Extracted material Block Start

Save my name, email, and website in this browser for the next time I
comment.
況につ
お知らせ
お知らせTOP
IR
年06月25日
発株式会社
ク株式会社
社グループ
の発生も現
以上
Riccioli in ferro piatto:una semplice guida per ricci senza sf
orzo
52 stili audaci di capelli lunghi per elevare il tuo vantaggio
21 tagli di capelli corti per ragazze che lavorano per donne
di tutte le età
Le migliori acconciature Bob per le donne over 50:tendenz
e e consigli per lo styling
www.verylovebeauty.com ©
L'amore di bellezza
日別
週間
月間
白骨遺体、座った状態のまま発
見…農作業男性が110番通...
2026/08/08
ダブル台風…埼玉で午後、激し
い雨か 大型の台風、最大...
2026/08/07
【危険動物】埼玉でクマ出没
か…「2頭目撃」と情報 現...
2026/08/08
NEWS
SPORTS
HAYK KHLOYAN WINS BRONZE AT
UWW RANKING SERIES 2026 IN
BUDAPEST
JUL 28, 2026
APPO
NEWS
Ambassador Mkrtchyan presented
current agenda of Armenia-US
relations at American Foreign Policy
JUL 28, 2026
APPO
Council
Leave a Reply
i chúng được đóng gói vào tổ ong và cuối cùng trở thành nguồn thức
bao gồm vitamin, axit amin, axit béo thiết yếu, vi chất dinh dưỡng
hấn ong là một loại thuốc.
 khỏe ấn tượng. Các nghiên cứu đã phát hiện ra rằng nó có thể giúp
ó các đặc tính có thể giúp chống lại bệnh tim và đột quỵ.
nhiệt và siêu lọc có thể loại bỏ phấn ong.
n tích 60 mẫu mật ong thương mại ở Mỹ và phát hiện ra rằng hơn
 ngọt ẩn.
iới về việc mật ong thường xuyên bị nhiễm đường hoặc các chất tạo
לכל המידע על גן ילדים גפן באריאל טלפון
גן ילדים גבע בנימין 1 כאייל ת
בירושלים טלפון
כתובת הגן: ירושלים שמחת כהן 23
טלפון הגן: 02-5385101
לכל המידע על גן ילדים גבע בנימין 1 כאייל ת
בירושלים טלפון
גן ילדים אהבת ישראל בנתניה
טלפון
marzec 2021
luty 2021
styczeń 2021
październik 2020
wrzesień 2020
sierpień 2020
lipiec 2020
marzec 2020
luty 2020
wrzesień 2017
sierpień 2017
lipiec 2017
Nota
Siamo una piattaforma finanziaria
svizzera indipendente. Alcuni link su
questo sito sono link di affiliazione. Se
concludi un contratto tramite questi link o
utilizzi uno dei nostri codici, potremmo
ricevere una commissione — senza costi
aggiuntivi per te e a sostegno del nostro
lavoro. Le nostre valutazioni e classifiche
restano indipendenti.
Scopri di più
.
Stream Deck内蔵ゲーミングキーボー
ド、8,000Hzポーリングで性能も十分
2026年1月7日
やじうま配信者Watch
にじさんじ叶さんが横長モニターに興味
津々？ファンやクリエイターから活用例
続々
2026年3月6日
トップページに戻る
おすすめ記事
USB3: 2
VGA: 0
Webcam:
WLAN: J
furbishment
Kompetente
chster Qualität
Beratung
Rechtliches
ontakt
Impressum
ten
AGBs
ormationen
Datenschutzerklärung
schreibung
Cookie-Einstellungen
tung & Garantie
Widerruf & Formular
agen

Extracted material Block End
Extracted material Block Start

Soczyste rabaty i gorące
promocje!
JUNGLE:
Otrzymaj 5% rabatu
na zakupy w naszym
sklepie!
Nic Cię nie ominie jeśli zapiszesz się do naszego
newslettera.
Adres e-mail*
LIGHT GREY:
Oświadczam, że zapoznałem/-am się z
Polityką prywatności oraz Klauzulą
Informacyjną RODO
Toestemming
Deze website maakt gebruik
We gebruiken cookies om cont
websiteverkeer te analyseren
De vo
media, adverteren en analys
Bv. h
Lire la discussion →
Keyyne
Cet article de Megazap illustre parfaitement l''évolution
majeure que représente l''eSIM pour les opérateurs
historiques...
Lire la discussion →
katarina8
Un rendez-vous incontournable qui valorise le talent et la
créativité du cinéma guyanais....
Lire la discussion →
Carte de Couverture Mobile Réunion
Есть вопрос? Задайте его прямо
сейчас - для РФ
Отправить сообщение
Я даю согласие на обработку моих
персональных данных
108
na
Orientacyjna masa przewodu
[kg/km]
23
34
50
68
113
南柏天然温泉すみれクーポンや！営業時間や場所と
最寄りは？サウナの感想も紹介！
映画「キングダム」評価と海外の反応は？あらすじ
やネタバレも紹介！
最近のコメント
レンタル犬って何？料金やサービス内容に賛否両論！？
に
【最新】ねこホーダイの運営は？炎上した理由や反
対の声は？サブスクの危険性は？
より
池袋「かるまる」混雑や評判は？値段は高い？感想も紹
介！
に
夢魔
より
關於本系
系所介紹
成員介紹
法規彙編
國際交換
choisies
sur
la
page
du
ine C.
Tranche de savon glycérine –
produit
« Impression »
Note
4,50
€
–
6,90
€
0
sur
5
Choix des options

Extracted material Block End

- _Problem description_: From the listing above, copy out each line where the word "chất" appears.

- _Solution_:
bao gồm vitamin, axit amin, axit béo thiết yếu, vi chất dinh dưỡng
iới về việc mật ong thường xuyên bị nhiễm đường hoặc các chất tạo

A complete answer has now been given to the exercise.